Remediation campaigns

This page describes how the collector helps in planing and executing a remediation campaign on a module's rules.

As an example, we will consider an IT merger situation. At day 0, most infrastructure services are provided twice (dns, masters, ...). The Linux package repository services are merged first into a single common service.

A common practice would be to develop a script to execute in a ssh loop to reconfigure the servers. The drawbacks of this method are:

  • The code will be complex, as it needs to implement different identification methods of vendor, major version, minor version and architecture for Red Hat, Debian, SuSE, Ubuntu, Oracle Linux, CentOS, etc ...
  • The code must handle logging to help determine afterwards if the configuration has succeeded or failed
  • Code complexity augments the risk of producing bugs
  • The ssh loop logs will be hard to audit for errors, even with logs
  • A precise server list to feed to the ssh loop will be hard to produce : servers with the target configuration might be included, servers might be omitted
  • The ssh loop will likeky serialize the reconfiguration actions, meaning the global reconfiguration can take a long time
  • Once the servers on the list are reconfigured, you have no way to measure the drift back to old the configuration : restores, human habits, obscure configuration script not updated, ... all contribute to this drift back effect

This page presents the steps to a successful remediation campaign using the OpenSVC compliance framework in this scenario.

Ruleset design

All the servers are known to the collector, so the rulesets can be contextualized as:

+- it.sys.linux.repo (contextual ruleset, shown to all linux servers)
   |
   +- it.sys.linux.repo.apt (contextual ruleset, matching Debian and Ubuntu servers)
   |  |
   |  `- REPO_FILE_1 (file-class rule installing /etc/apt/sources.list/it.list with a content using variable substitution for OS_ARCH, OS_RELEASE, OS_UPDATE to format the repo url)
   |
   +- it.sys.linux.repo.zypper (contextual ruleset, matching SuSE servers)
   |  |
   |  `- REPO_FILE_1 (file-class rule installing /etc/zypper.d/it.repo with a content using variable substitution for OS_ARCH, OS_RELEASE, OS_UPDATE to format the repo url)
   |
   `- it.sys.linux.repo.yum (contextual ruleset, matching Red Hat, Oracle Linux and CentOS servers)
      |
      `- REPO_FILE_1 (file-class rule installing /etc/yum.repos.dl/it.repo with a content using variable substitution for OS_ARCH, OS_RELEASE, OS_UPDATE to format the repo url)

Module development

We will name the module it.sys.linux.repo.

With the above ruleset design, the module is executed with OSVC_COMP_REPO_FILE_1 set in its environment to a contextualized value.

The code is thus limited to executing the files compliance object with OSVC_COMP_REPO_FILE_ as the prefix parameter.
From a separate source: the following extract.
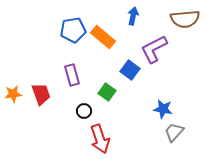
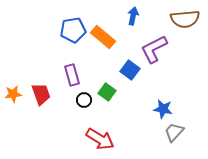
black circle: moved 11 px up
red arrow: rotated 40 degrees counterclockwise
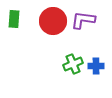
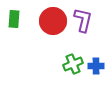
purple L-shape: rotated 95 degrees clockwise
The ruleset can get more complicated, adding repository geo-affinity and setting additional repositories for VMware virtual machines for example, but the module code will stay that simple, unchanged.

Module deployment

The new module must be tested in a development box, commited in a tracker for auditability, and deployed in the module repository known to the OpenSVC agents through the node.repocomp node.conf parameter.
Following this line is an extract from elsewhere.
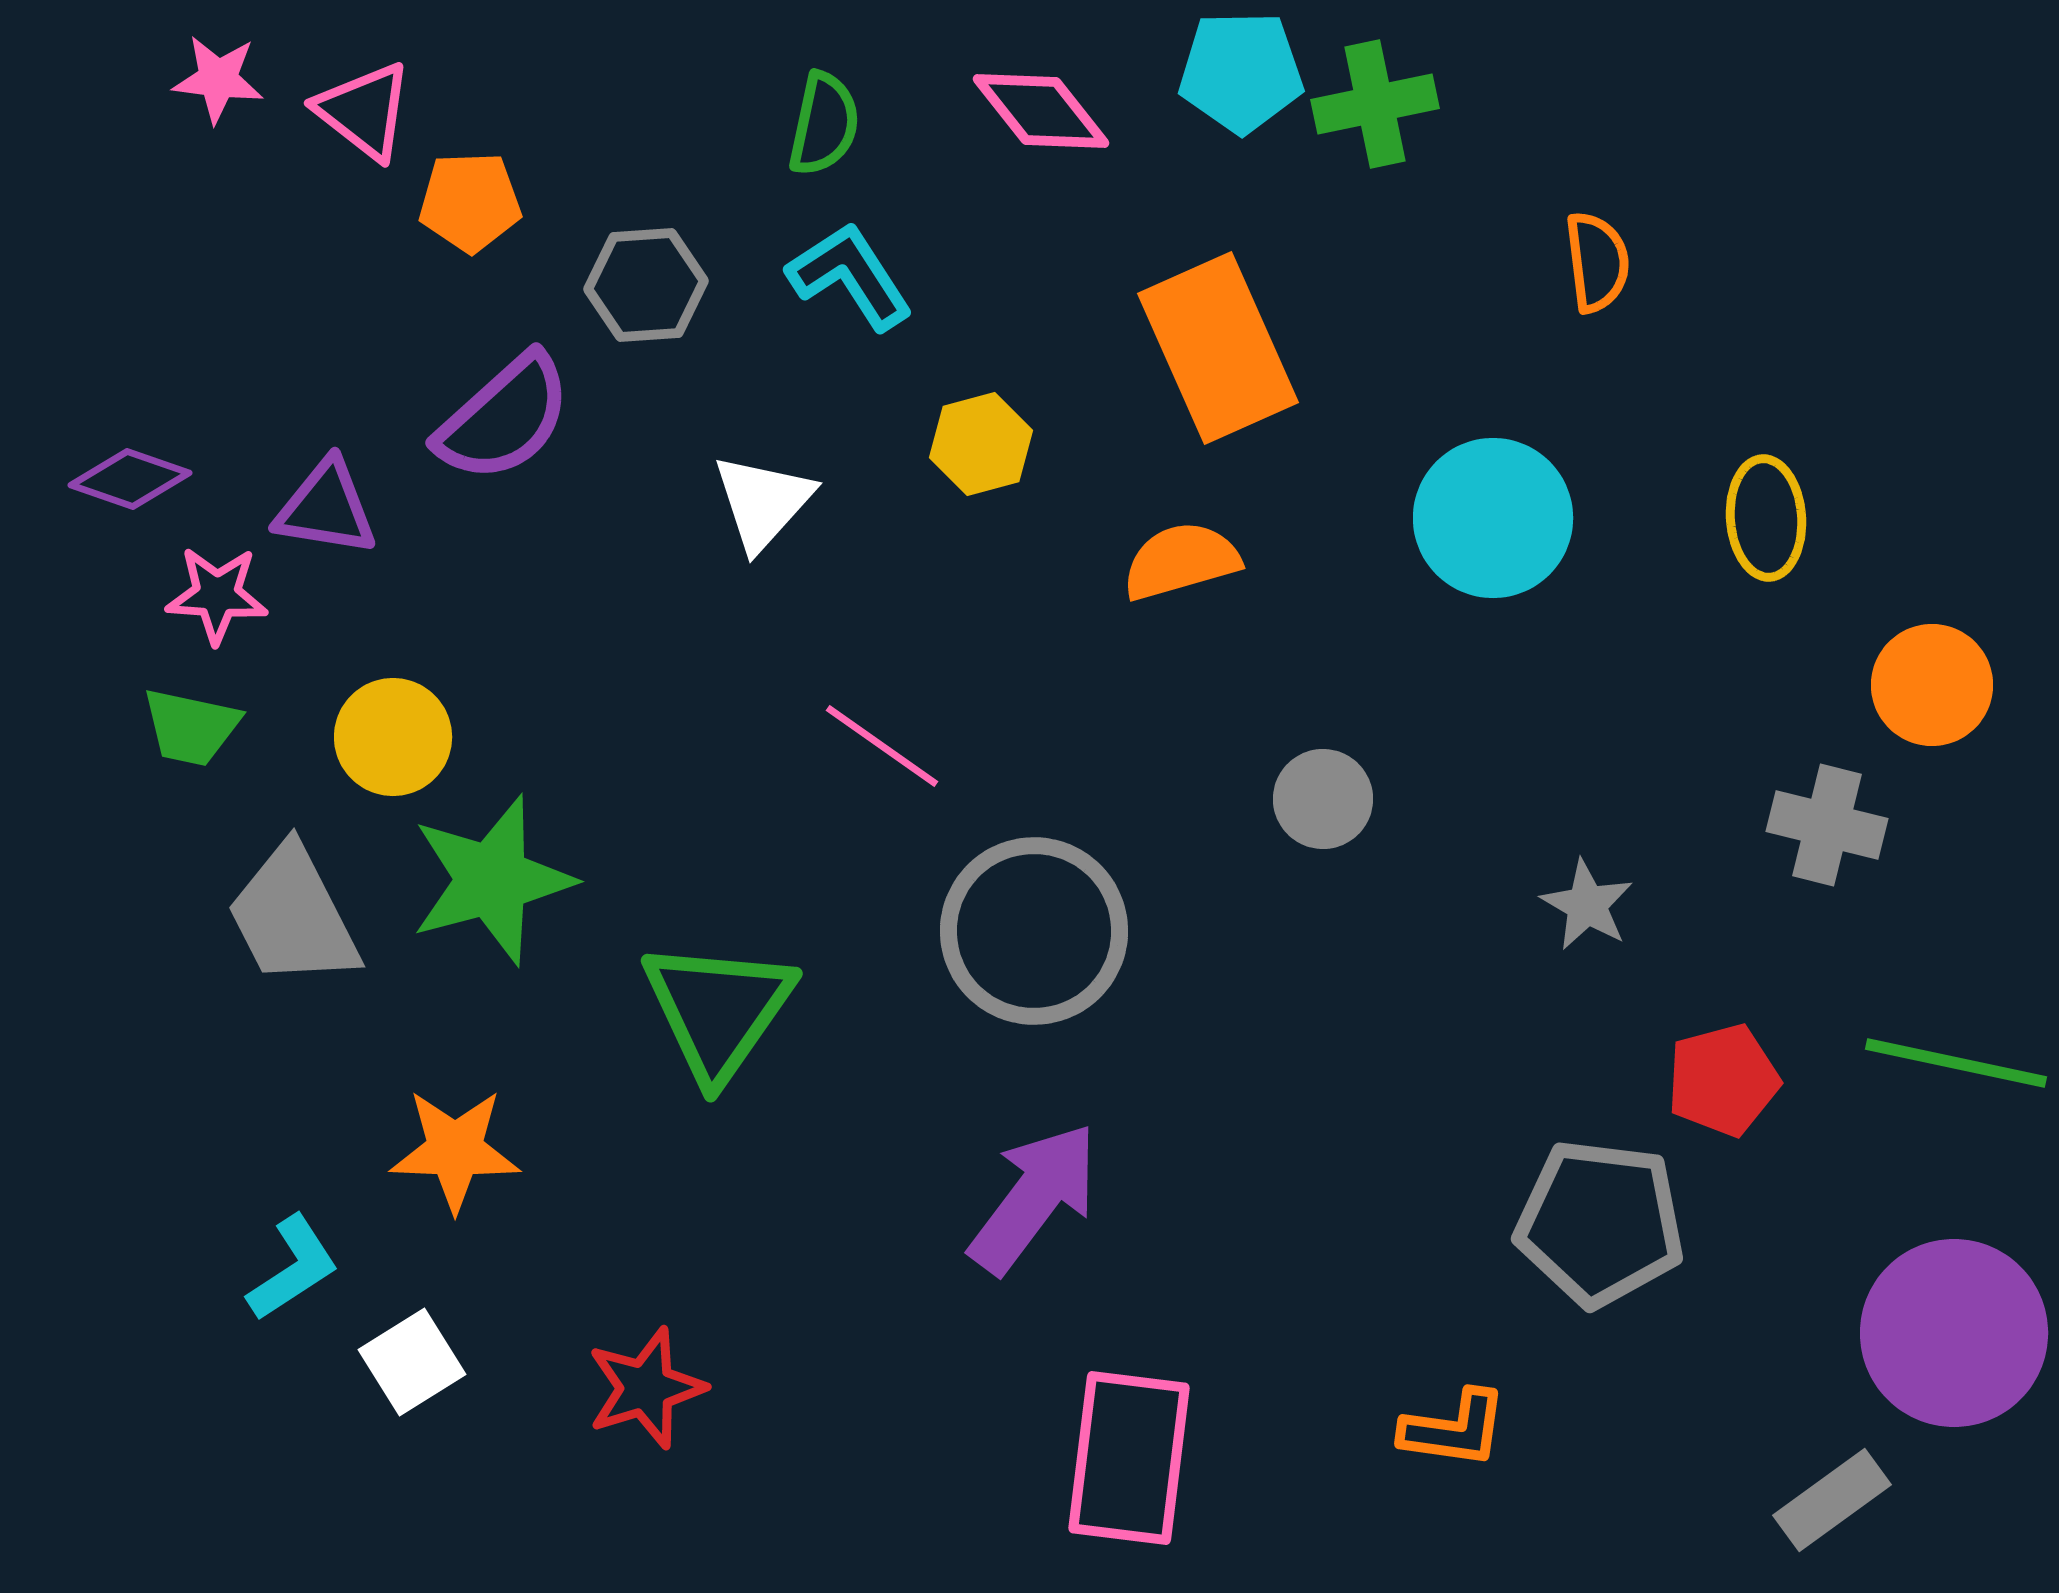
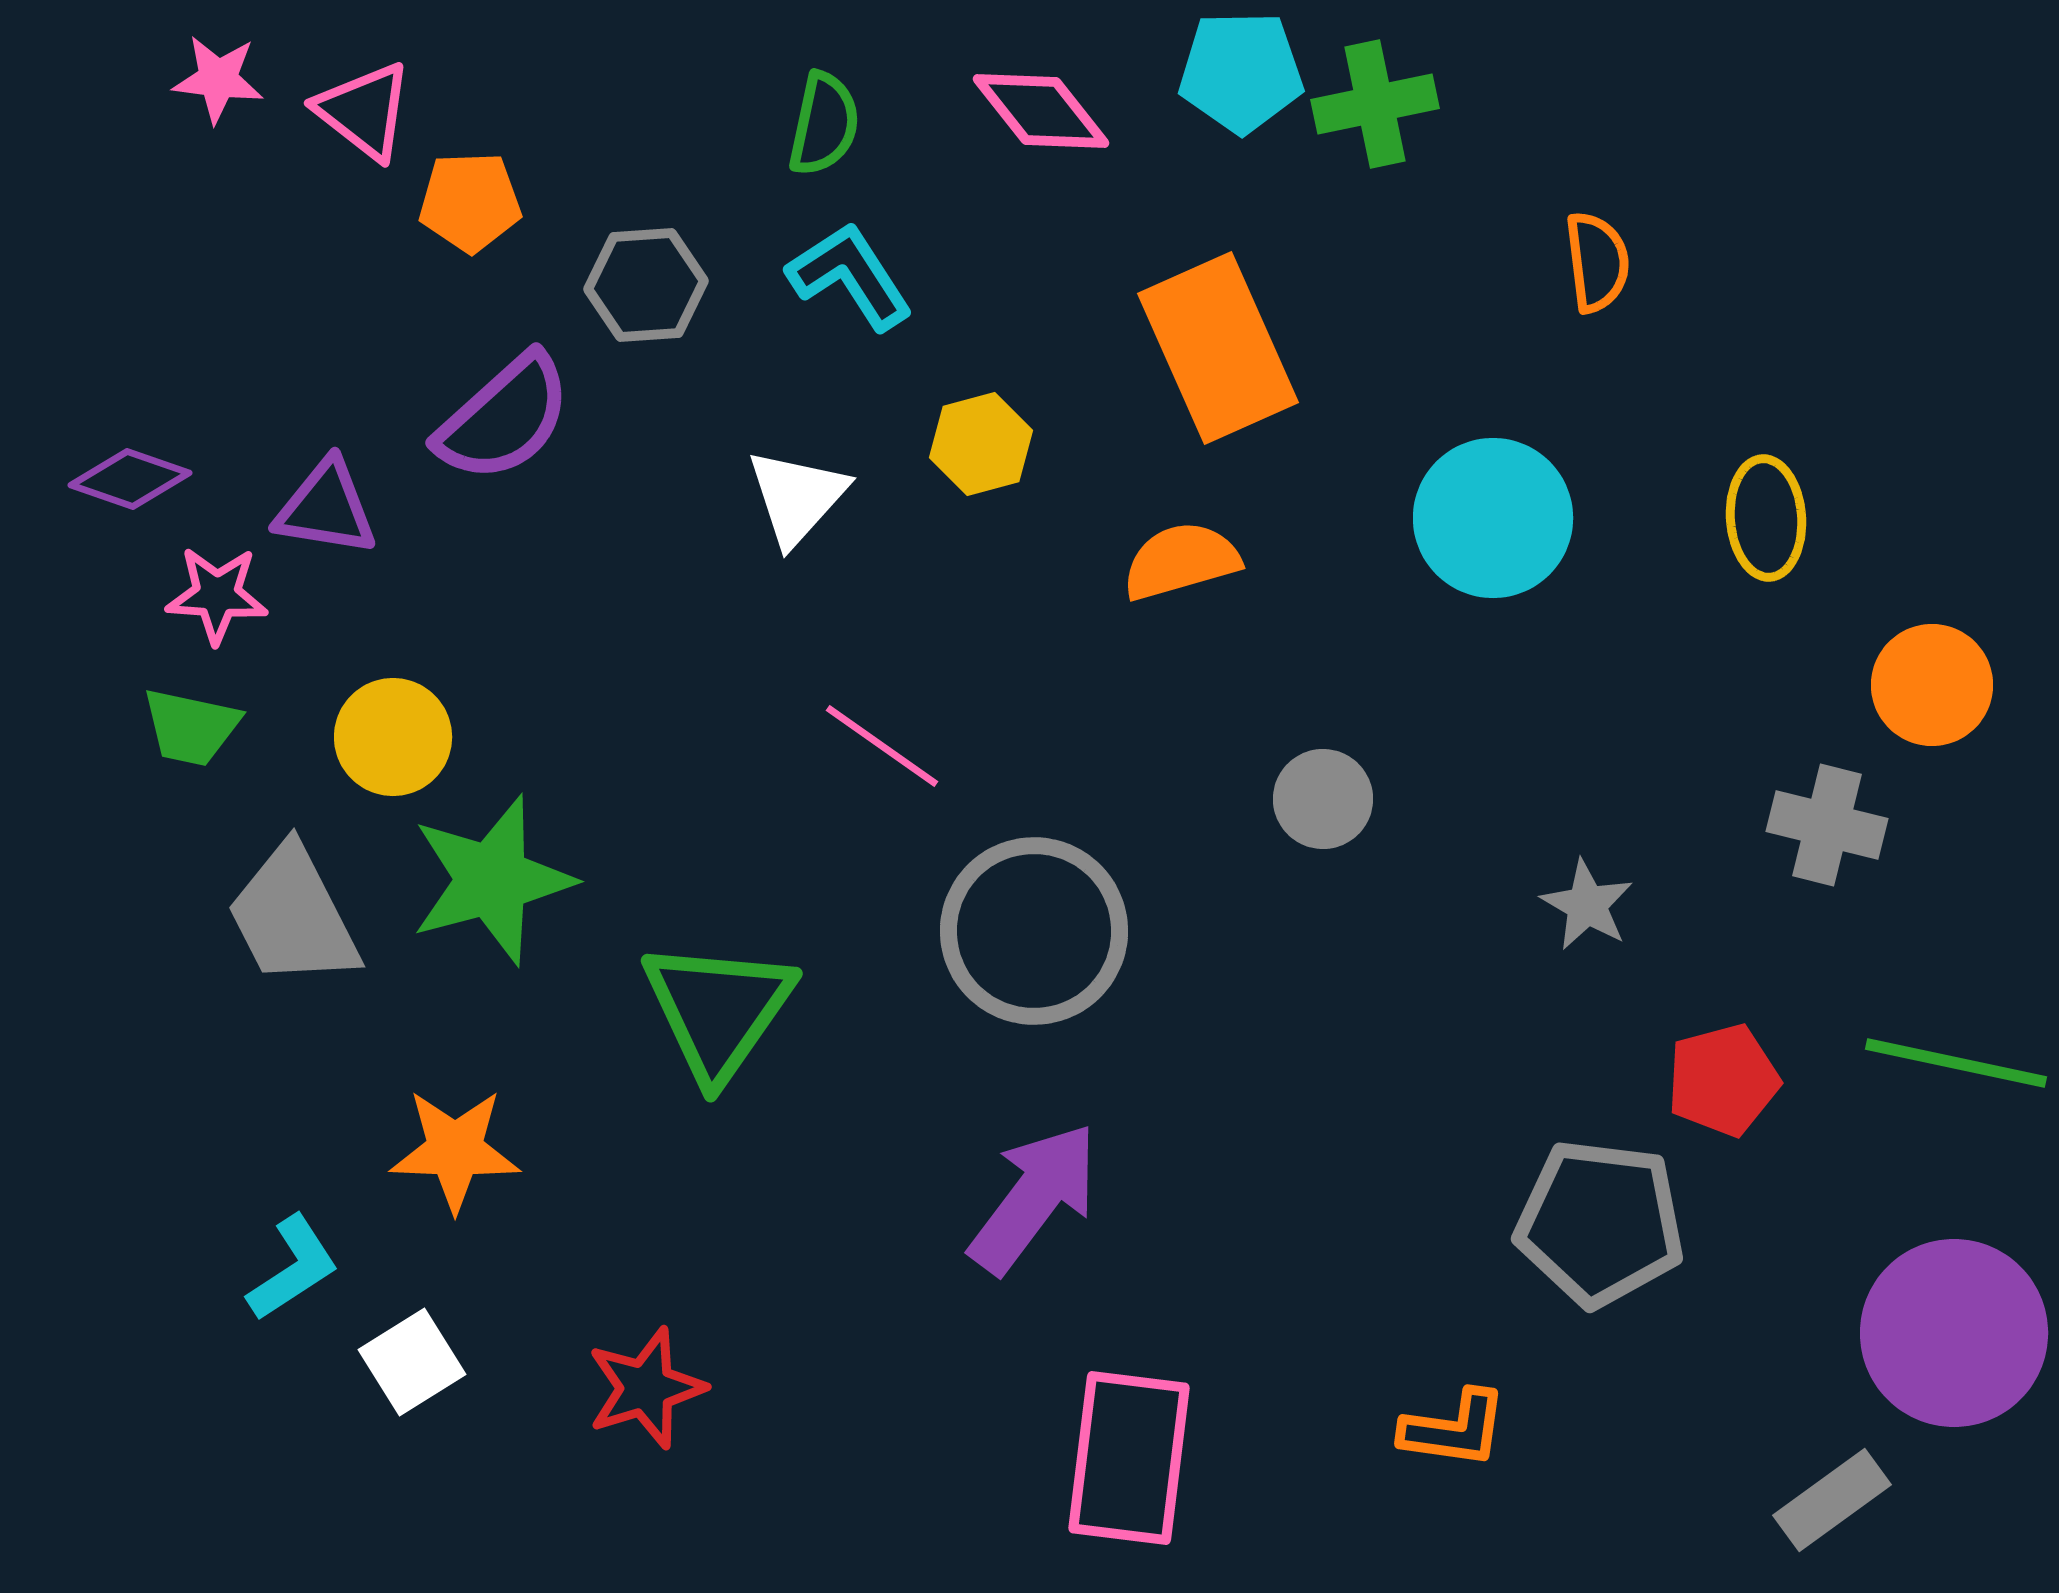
white triangle at (763, 502): moved 34 px right, 5 px up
At this point the module is still not scheduled for periodic check runs by the agent, as it is not part of a moduleset.

Test on a representative server set

On a set of servers exercising all possible ruleset contextualizations, test the module using the commands:

# sudo nodemgr updatecomp

# sudo nodemgr compliance fix --module it.sys.linux.repo

Check the logs in the Compliance > Logs view or in the output of the fix command, verify that the package manager behaves as expected.

Periodic check Activation

We will consider all Linux servers have a default base moduleset attached, named it.sys.linux. This moduleset contains all the base system configuration modules : nameservers, timeservers, mailservers, printservers, internationalization settings, admin accounts, ...

Add the it.sys.linux.repo module to the it.sys.linux moduleset to activate the periodic checks. The default check period is once per week, on sundays. You can set the periodicity to once per day for more a responsive compliance system.

Remediation campaign

One period later, the collector has received all the check results of the it.sys.linux.repo module for all the Linux servers.

You can use this dataset in the Compliance > Status collector view to :

  • display only the results for the it.sys.linux.repo module
  • filter-out the servers with an already compliant check result
  • filter-out production servers
  • select the first 20 servers
  • trigger the fix action

The collector will spawn threads to execute the actions in parallel and thus minize the overall execution time.

Optionally, the action queue can be accessed by clicking on the gear icon next to the top-right seach box. In this tabular view you can see :

  • which actions are in queued/running/done state
  • the command execution stdout and stderr

Back to the Compliance > Status view, once the actions are all done, you can confirm that all the it.sys.linux.repo module check status are now compliant.

At this point if everything went as expected, you can unroll your campaign by selecting more servers and removing the scope-limiting column filters set previously.

The campaign can span multiple days, week or months. The collector will always keep track of the servers still misconfigured. Moreover, if fixed servers drift back to a non-compliant state they will return naturally in the campaign server list.